■ **Aim of the exercise**: Exact copies of the lines below, from the one with "Tous nos conseils" up to and including the one with "Náhradní termín 15. kola", are what this calls for; leave out pictures.
▬▬▬▬▬▬▬▬▬▬
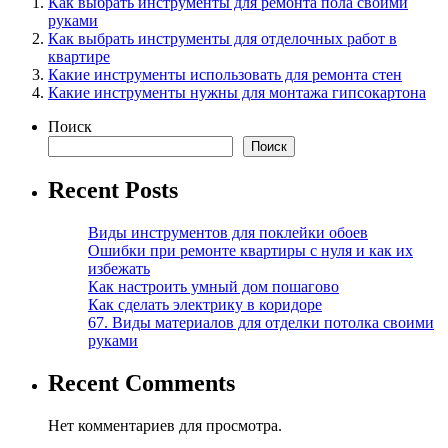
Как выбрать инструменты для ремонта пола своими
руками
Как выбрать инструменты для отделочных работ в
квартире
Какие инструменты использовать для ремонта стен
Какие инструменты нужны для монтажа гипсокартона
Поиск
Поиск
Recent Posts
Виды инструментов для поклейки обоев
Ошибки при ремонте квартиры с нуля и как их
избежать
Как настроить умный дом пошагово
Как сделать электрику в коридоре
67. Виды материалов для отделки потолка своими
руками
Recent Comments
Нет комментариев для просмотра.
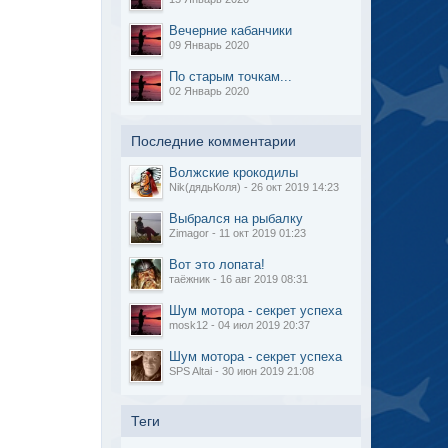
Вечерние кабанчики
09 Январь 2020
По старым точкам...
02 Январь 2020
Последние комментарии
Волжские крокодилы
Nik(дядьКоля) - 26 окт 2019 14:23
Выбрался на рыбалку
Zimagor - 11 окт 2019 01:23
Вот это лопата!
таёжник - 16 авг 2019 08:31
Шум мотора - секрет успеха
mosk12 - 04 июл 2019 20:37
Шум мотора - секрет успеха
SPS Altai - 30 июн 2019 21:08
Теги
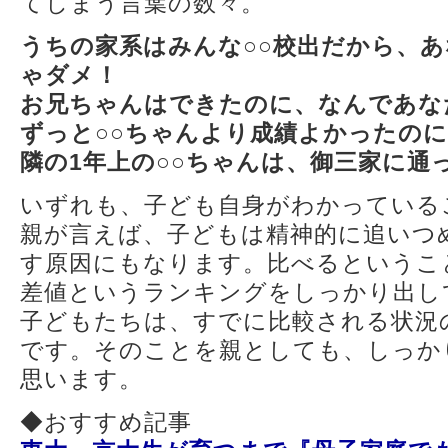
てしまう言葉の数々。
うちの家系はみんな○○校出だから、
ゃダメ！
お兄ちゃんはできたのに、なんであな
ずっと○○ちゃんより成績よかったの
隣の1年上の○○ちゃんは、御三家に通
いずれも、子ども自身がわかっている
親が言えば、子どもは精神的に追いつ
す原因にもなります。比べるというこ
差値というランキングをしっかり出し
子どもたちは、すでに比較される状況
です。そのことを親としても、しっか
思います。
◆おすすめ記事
▬▬▬▬▬▬▬▬▬▬
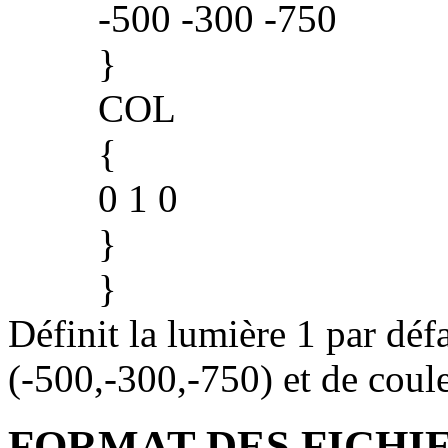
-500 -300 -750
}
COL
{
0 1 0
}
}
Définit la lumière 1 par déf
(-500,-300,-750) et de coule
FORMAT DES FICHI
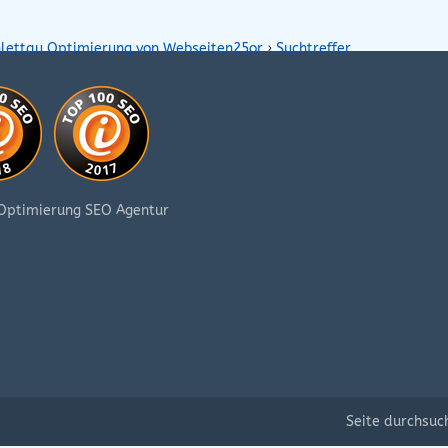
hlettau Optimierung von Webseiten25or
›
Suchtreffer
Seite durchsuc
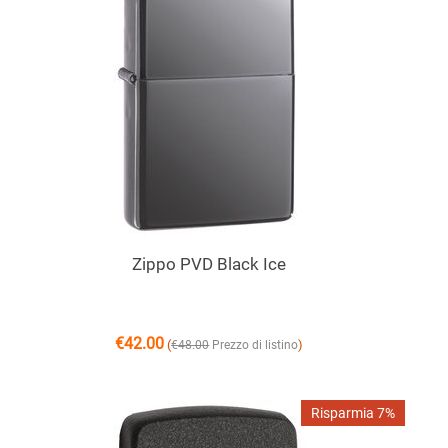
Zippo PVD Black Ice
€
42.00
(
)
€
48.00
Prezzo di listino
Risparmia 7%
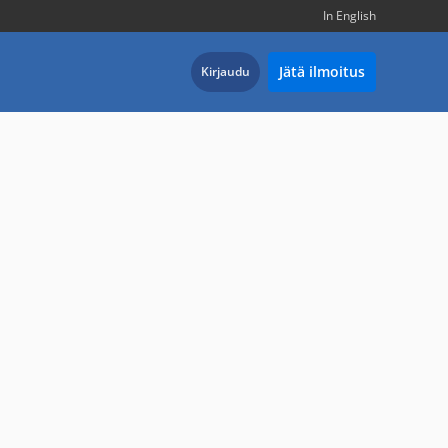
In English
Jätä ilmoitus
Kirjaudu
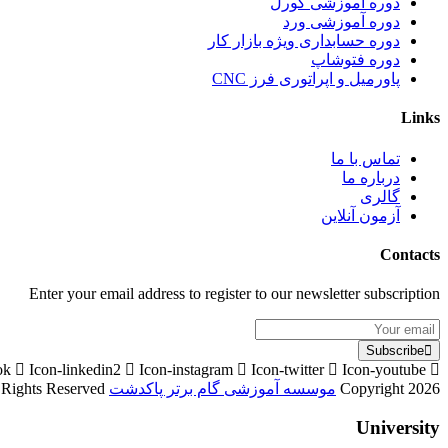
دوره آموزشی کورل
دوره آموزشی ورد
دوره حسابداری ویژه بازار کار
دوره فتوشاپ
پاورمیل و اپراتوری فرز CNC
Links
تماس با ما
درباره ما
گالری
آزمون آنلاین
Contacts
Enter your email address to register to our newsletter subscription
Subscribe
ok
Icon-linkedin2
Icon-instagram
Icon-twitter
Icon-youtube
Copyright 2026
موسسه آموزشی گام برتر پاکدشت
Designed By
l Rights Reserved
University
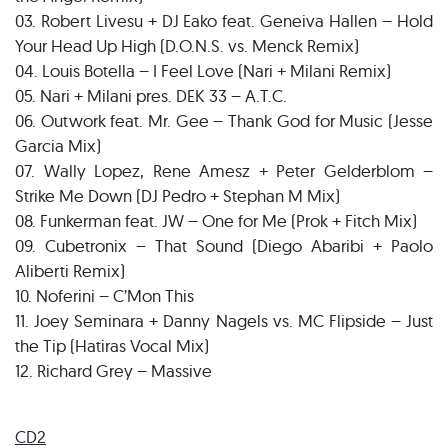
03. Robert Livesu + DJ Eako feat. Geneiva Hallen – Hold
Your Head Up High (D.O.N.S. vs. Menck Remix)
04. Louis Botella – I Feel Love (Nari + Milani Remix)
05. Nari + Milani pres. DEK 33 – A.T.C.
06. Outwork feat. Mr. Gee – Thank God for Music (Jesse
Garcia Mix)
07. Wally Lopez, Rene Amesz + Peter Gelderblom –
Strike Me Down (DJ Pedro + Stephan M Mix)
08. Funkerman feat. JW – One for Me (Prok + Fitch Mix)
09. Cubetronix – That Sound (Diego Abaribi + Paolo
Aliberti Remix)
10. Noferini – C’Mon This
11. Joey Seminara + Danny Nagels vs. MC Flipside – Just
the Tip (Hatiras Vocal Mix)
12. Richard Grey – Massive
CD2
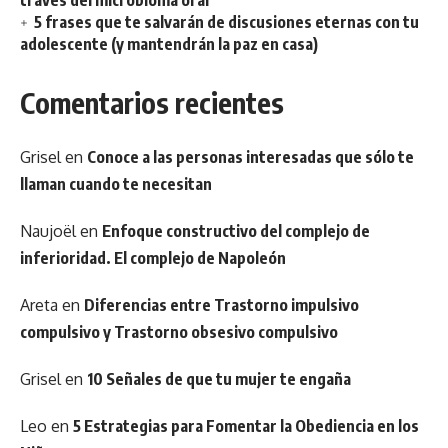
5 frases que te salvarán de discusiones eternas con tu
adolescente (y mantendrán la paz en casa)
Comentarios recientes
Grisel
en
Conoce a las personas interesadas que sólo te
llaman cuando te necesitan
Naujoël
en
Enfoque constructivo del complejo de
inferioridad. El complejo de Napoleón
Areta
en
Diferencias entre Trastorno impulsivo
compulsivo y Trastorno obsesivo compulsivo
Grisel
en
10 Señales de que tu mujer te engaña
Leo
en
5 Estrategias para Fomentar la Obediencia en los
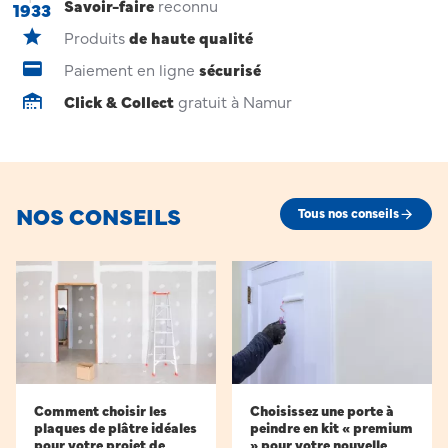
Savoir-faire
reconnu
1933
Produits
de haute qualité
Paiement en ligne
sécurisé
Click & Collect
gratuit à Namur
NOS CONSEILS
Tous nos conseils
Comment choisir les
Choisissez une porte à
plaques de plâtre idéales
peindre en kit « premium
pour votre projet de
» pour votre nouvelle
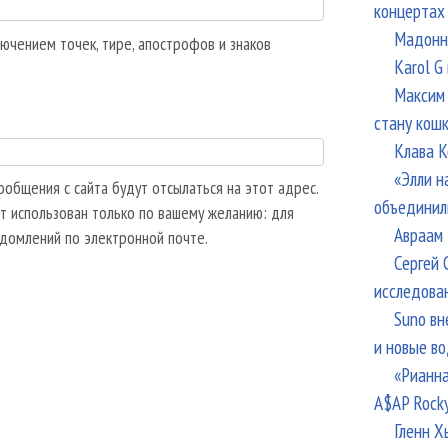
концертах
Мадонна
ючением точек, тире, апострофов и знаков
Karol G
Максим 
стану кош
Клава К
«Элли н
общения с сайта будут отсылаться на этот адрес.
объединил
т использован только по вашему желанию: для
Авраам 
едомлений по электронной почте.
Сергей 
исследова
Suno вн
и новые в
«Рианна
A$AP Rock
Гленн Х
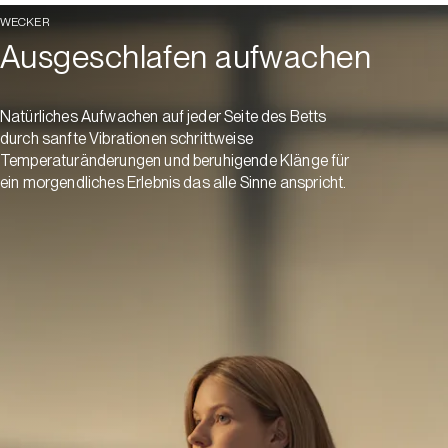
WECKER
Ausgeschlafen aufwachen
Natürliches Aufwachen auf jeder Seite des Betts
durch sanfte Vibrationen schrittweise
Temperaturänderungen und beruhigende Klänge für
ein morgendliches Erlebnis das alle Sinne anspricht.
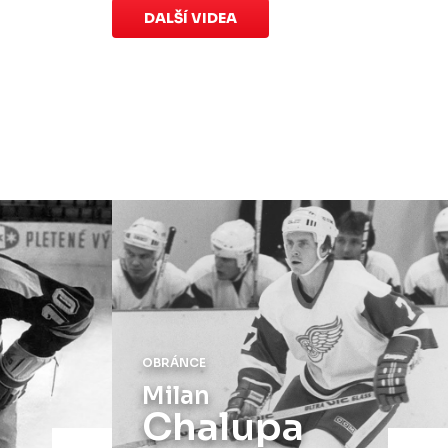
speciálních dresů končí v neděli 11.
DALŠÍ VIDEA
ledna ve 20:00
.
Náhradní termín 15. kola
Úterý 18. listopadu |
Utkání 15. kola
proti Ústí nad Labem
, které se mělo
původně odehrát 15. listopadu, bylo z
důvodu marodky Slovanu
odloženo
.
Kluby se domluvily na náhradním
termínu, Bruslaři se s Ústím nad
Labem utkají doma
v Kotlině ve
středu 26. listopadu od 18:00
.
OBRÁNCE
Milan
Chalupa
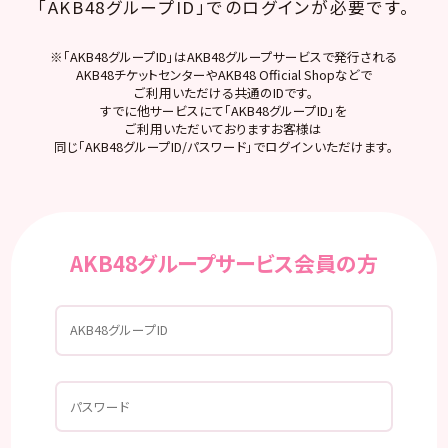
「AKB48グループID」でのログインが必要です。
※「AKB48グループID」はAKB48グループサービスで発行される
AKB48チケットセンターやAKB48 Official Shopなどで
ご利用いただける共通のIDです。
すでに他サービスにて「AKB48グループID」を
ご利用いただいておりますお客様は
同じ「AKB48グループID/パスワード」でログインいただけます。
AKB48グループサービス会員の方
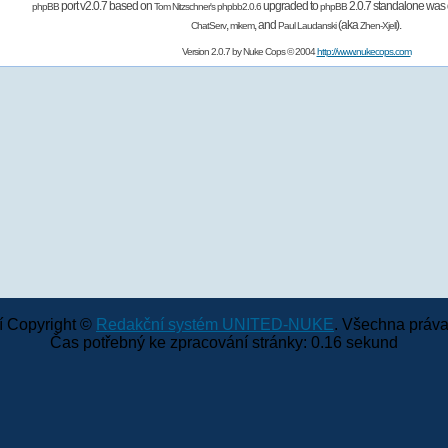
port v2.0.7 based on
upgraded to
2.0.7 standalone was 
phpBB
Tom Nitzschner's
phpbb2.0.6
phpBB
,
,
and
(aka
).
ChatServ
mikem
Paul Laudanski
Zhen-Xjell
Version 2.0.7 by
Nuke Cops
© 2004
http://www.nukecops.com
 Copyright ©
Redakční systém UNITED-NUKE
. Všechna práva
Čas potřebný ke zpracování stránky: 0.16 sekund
▬▬▬▬▬▬▬▬▬▬
■ **Result for this task**:
Tous nos conseils
Comment choisir les
Choisissez une porte à
plaques de plâtre idéales
peindre en kit « premium
pour votre projet de
» pour votre nouvelle
концертах
Мадонна
ючением точек, тире, апострофов и знаков
Karol G
Максим 
стану кош
Клава К
«Элли н
общения с сайта будут отсылаться на этот адрес.
объединил
т использован только по вашему желанию: для
Авраам 
едомлений по электронной почте.
Сергей 
исследова
Suno вн
и новые в
«Рианна
A$AP Rock
Гленн Х
WECKER
Ausgeschlafen aufwachen
Natürliches Aufwachen auf jeder Seite des Betts
durch sanfte Vibrationen schrittweise
Temperaturänderungen und beruhigende Klänge für
ein morgendliches Erlebnis das alle Sinne anspricht.
speciálních dresů končí v neděli 11.
DALŠÍ VIDEA
ledna ve 20:00
.
Náhradní termín 15. kola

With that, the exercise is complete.